(Beginning of DATA)

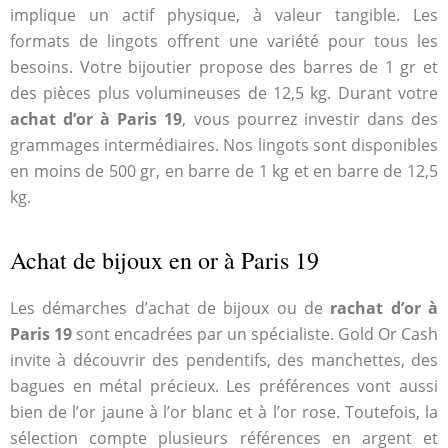
implique un actif physique, à valeur tangible. Les
formats de lingots offrent une variété pour tous les
besoins. Votre bijoutier propose des barres de 1 gr et
des pièces plus volumineuses de 12,5 kg. Durant votre
achat d’or à Paris 19
, vous pourrez investir dans des
grammages intermédiaires. Nos lingots sont disponibles
en moins de 500 gr, en barre de 1 kg et en barre de 12,5
kg.
Achat de bijoux en or à Paris 19
Les démarches d’achat de bijoux ou de
rachat d’or à
Paris 19
sont encadrées par un spécialiste. Gold Or Cash
invite à découvrir des pendentifs, des manchettes, des
bagues en métal précieux. Les préférences vont aussi
bien de l’or jaune à l’or blanc et à l’or rose. Toutefois, la
sélection compte plusieurs références en argent et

(End of DATA)

◆ EXERCISE DETAILS ◆
Gather up the lines containing the word "lingots" from these records and copy them.

◆ TASK SOLUTION ◆
formats de lingots offrent une variété pour tous les
grammages intermédiaires. Nos lingots sont disponibles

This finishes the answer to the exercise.